Goal of the exercise: When you find the line with "110 mcg ). Una" among the records below, reproduce it and each line after it exactly, ending with the line with "che non rispondono".
====== Data in this exercise
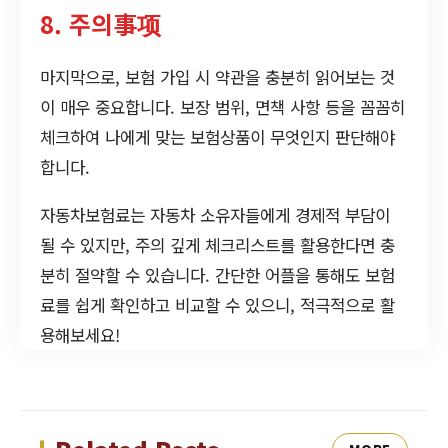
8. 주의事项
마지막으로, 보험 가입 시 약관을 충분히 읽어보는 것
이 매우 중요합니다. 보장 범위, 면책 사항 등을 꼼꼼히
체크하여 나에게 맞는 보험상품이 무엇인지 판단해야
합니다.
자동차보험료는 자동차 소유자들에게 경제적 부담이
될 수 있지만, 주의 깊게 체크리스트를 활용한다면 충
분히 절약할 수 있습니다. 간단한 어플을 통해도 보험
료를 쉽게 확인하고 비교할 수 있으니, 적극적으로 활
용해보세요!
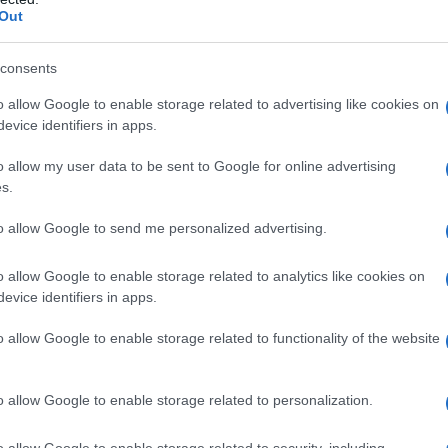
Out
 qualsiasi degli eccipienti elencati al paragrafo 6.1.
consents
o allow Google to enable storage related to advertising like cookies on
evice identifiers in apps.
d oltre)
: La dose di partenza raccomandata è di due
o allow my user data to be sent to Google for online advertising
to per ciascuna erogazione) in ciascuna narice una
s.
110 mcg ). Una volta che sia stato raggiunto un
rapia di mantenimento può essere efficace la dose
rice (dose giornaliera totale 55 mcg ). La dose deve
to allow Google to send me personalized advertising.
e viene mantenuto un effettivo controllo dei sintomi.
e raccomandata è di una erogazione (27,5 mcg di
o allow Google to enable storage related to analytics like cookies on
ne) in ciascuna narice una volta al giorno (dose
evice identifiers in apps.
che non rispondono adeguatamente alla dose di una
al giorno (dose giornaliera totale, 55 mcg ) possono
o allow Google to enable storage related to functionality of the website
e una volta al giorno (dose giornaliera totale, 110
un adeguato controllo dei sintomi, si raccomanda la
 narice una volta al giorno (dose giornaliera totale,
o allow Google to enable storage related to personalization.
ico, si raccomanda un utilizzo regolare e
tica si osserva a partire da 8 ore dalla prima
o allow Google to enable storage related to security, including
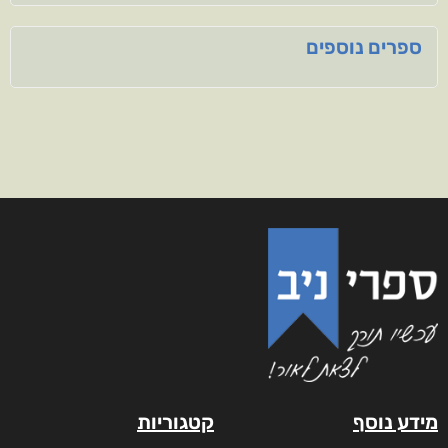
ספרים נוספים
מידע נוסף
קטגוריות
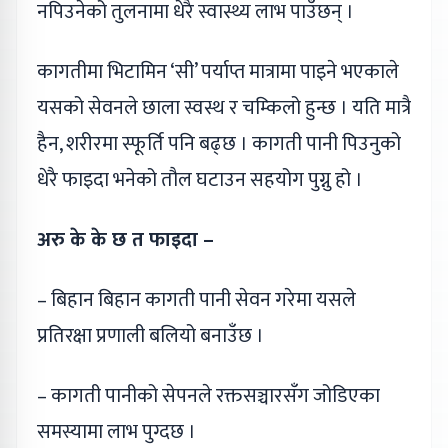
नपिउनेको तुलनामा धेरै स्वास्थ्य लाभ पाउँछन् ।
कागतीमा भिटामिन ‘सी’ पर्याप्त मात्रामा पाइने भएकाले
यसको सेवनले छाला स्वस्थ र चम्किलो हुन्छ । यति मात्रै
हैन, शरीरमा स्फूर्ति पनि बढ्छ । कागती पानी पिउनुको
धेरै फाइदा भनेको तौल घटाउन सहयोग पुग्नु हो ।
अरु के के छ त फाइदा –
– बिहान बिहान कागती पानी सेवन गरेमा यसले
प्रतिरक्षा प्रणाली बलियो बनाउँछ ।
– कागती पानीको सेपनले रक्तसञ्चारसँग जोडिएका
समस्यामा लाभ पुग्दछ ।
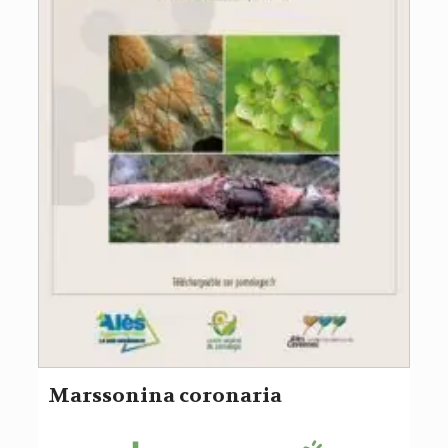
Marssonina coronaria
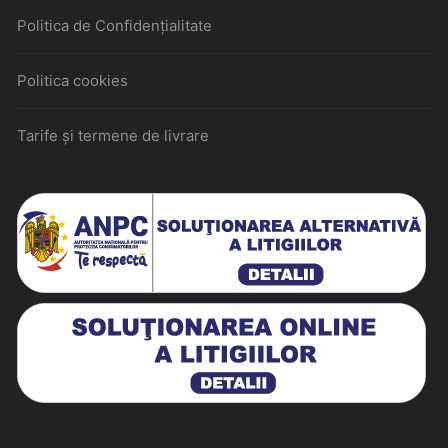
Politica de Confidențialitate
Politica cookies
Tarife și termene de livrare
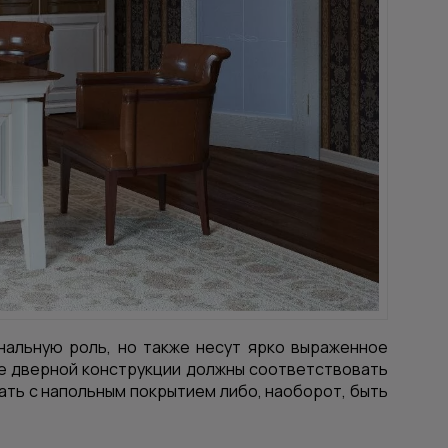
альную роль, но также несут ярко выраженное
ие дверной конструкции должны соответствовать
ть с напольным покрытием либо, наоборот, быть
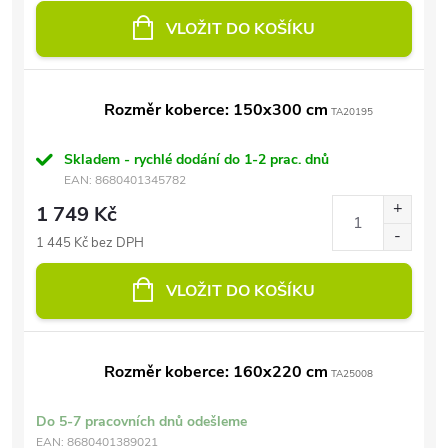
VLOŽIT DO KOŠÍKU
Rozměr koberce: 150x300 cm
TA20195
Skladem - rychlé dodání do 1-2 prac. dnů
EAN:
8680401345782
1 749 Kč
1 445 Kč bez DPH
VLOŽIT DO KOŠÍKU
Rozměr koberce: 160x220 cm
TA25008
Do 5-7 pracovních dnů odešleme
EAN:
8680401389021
============
Exercise answer:
110 mcg ). Una volta che sia stato raggiunto un
rapia di mantenimento può essere efficace la dose
rice (dose giornaliera totale 55 mcg ). La dose deve
to allow Google to send me personalized advertising.
e viene mantenuto un effettivo controllo dei sintomi.
e raccomandata è di una erogazione (27,5 mcg di
o allow Google to enable storage related to analytics like cookies on
ne) in ciascuna narice una volta al giorno (dose
evice identifiers in apps.
che non rispondono adeguatamente alla dose di una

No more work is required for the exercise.